A Lawless Law

March 21, 2011
This is part of a series of articles on administrative detentions in Kashmir for Amnesty International’s Security and Human Rights Campaign.  

We released a report documenting the misuse of the Public Safety Act in the Indian state of Jammu and Kashmir (J&K). As part of this report’s release, I will be writing a series of posts on this blog (with actions that you can take) over the coming weeks highlighting cases of people whose human rights have been violated because of the misuse of the Public Safety Act in J&K. For more information related to Kashmir and human rights in South Asia, please follow me on twitter at twitter.com/acharya_dude.

The report talks of how Kashmir is holding hundreds of people each year without charge or trial in order to “keep them out of circulation,” not by charging people with a crime, but just holding people because they can. In fact, the Indian Supreme Court has called this law a “lawless law.”

The authorities in J&K are using PSA detentions as a revolving door to keep people they can’t or won’t convict through the legal system locked up and out of the way. These arrests expose people to a higher risk of torture and other forms of ill-treatment.

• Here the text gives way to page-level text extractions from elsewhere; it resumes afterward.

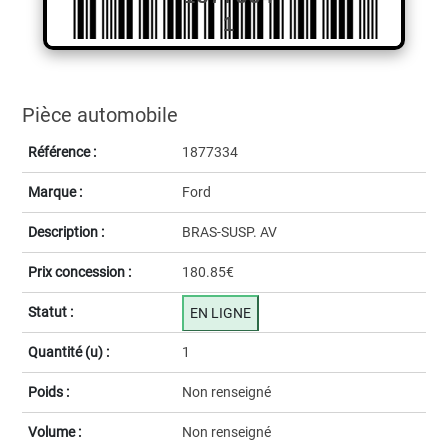
1
Pièce automobile
Référence :
1877334
Marque :
Ford
Description :
BRAS-SUSP. AV
Prix concession :
180.85€
Statut :
EN LIGNE
Quantité (u) :
1
Poids :
Non renseigné
Volume :
Non renseigné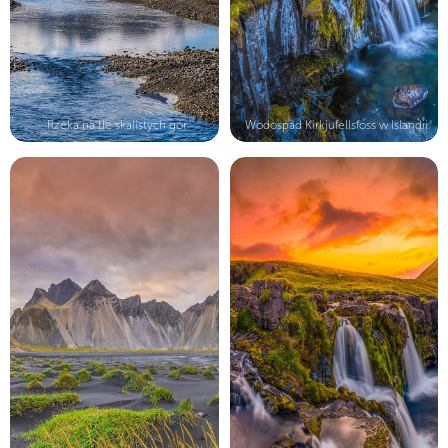
Rzeka na tle skalistych gór
Wodospad Kirkjufellsfoss w Islandii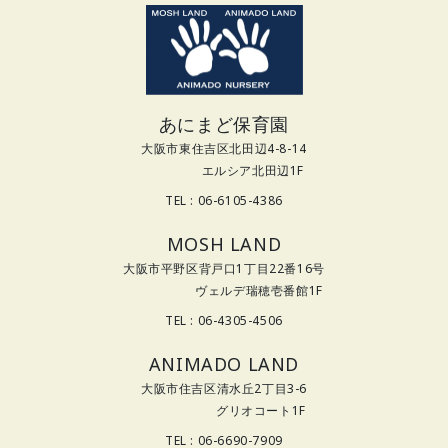
あにまど保育園
大阪市東住吉区北田辺4-8-14
エルシア北田辺1F
TEL : 06-6105-4386
MOSH LAND
大阪市平野区背戸口1丁目22番16号
ヴェルデ瑞穂壱番館1F
TEL : 06-4305-4506
ANIMADO LAND
大阪市住吉区清水丘2丁目3-6
グリオコート1F
TEL : 06-6690-7909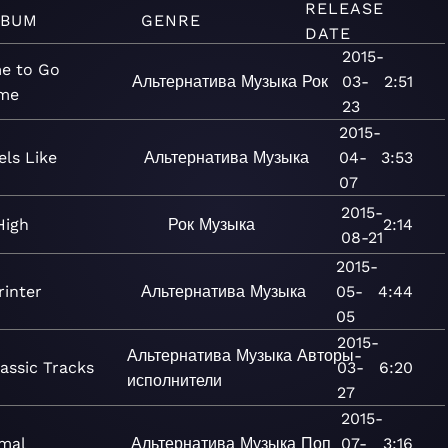
RELEASE
LBUM
GENRE
DATE
2015-
e to Go
Альтернатива
Музыка
Рок
03-
2:51
me
23
2015-
els Like
Альтернатива
Музыка
04-
3:53
07
2015-
High
Рок
Музыка
2:14
08-21
2015-
rinter
Альтернатива
Музыка
05-
4:44
05
2015-
Альтернатива
Музыка
Авторы-
lassic Tracks
03-
6:20
исполнители
27
2015-
mal
Альтернатива
Музыка
Поп
07-
3:16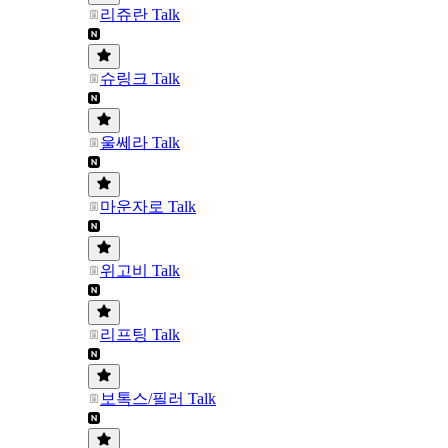
리쥬란 Talk
슈링크 Talk
울쎄라 Talk
마운자로 Talk
위고비 Talk
리프팅 Talk
보톡스/필러 Talk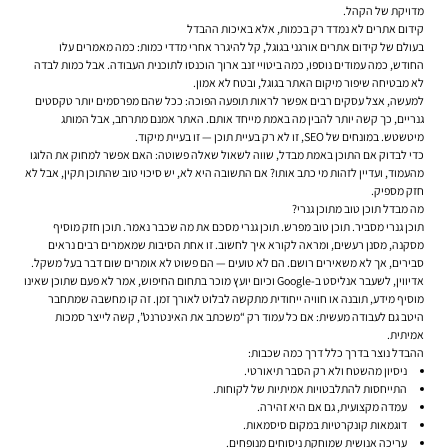
מדויקת של הקהל.
קידום אתרים לא נמדד רק בכמות, אלא באיכות ההבדל
בעולם של
קידום אתרים אורגני בגוגל
, קל להיגרר אחרי מדדי כמות: כמה מאמרים עלו
החודש, כמה עמודים נוספו, כמה ביטויי זנב ארוך הוכנסו לתוכנית העבודה. אבל כמות לבדה
לא מבטיחה שיפור מיקום האתר בגוגל, ובטח לא אמון.
למעשה, אצל עסקים רבים אפשר לראות תופעה הפוכה: ככל שהם מפרסמים יותר טקסטים
גנריים, כך קשה יותר להבין מה באמת מייחד אותם. האתר אמנם מתרחב, אבל המותג
מיטשטש. במונחים של SEO, זו לא רק בעיית תוכן — זו בעיית מיקוד.
כדי לבדוק אם התוכן באמת מבדל, שווה לשאול שאלה פשוטה: האם אפשר למחוק את הלוגו
מהעמוד, ועדיין לזהות מי כתב אותו? אם התשובה היא לא, יש סיכוי טוב שהתוכן תקין, אבל לא
חזק מספיק.
מה מבדל תוכן טוב מתוכן גנרי?
תוכן גנרי מסביר. תוכן טוב מפרש. תוכן גנרי מסכם את מה שכבר נאמר. תוכן חזק מוסיף
מסקנה, מסנן רעשים, ומראה לקורא איך לחשוב. זו אחת הסיבות שמאמרים רבים נראים
סבירים, אך לא משאירים רושם. הם לא טועים — הם פשוט לא אומרים שום דבר בעל משקל.
אדיווין, לשעבר אנליסט ב-Google וכיום יועץ מוכר בתחום החיפוש, אמר לא פעם שתוכן שאינו
מוסיף מידע, תובנה או חוויה ייחודית מתקשה לבלוט לאורך זמן. זה קו מחשבה שמתחבר
היטב גם לעבודה מעשית: אם כל עמוד רק “משכתב את האינטרנט”, קשה לייצר סמכות
אמיתית.
ההבדל נוצר בדרך כלל דרך כמה שכבות:
ניסיון מהשטח ולא רק הסבר תיאורטי.
התייחסות להתלבטויות אמיתיות של לקוחות.
עמדה מקצועית, גם אם היא זהירה.
דוגמאות קונקרטיות במקום סיסמאות.
עריכה אנושית שמוחקת ניסוחים מנופחים.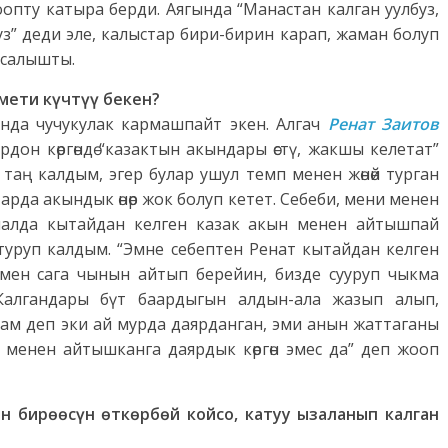
оопту катыра берди. Аягында “Манастан калган уулбуз,
з” деди эле, калыстар бири-бирин карап, жаман болуп
 салышты.
мети күчтүү бекен?
анда чучукулак кармашпайт экен. Алгач
Ренат Заитов
рдон көргөндө “казактын акындары өстү, жакшы келетат”
 таң калдым, эгер булар ушул темп менен жөнөй турган
рда акындык өнөр жок болуп кетет. Себеби, мени менен
налда кытайдан келген казак акын менен айтышпай
отуруп калдым. “Эмне себептен Ренат кытайдан келген
мен сага чынын айтып берейин, бизде сууруп чыкма
. Калгандары бүт баардыгын алдын-ала жазып алып,
ам деп эки ай мурда даярданган, эми анын жаттаганы
н менен айтышканга даярдык көргөн эмес да” деп жооп
нын бирөөсүн өткөрбөй койсо, катуу ызаланып калган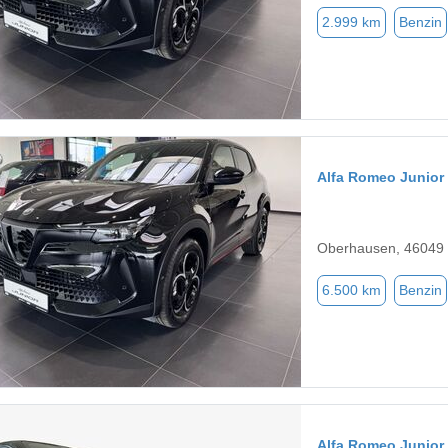
2.999 km
Benzin
Alfa Romeo Junior
Oberhausen, 46049
6.500 km
Benzin
Alfa Romeo Junior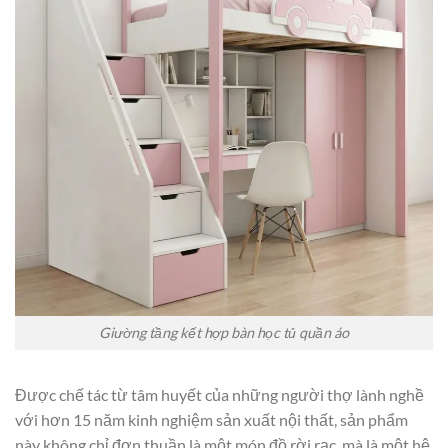
Giường tầng kết hợp bàn học tủ quần áo
Được chế tác từ tâm huyết của những người thợ lành nghề
với hơn 15 năm kinh nghiệm sản xuất nội thất, sản phẩm
này không chỉ đơn thuần là một món đồ rời rạc, mà là một hệ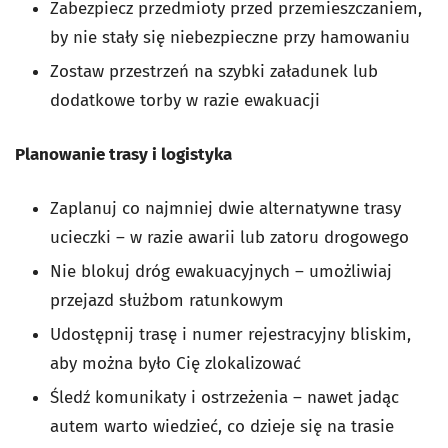
Zabezpiecz przedmioty przed przemieszczaniem,
by nie stały się niebezpieczne przy hamowaniu
Zostaw przestrzeń na szybki załadunek lub
dodatkowe torby w razie ewakuacji
Planowanie trasy i logistyka
Zaplanuj co najmniej dwie alternatywne trasy
ucieczki – w razie awarii lub zatoru drogowego
Nie blokuj dróg ewakuacyjnych – umożliwiaj
przejazd służbom ratunkowym
Udostępnij trasę i numer rejestracyjny bliskim,
aby można było Cię zlokalizować
Śledź komunikaty i ostrzeżenia – nawet jadąc
autem warto wiedzieć, co dzieje się na trasie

The people who get detained include political leaders and activists, suspected members or supporters of armed opposition groups, lawyers, journalists and protesters, including children. Often, they are initially picked up for ‘unofficial’ interrogation, during which time they have no access to a lawyer or their families.

Over the past decade there has been a marked decrease in the overall numbers of members of armed groups operating in Jammu & Kashmir. But in the last five years, there has been a resurgence of street protests.

Despite this apparent shift in the nature of the unrest, J&K authorities continue to rely on the PSA rather than attempting to charge and try those suspected of committing criminal acts. This undermines the rule of law and reinforces deeply held perceptions that police and security forces are above the law.

Those held under the PSA can face up to two years in detention. But the Jammu and Kashmir authorities consistently thwart J&K High Court orders for the release of improperly detained individuals by issuing successive detention orders. Many detainees are thus trapped in a cycle of detention and remain, in the words of one high-ranking J&K official, “out of circulation.”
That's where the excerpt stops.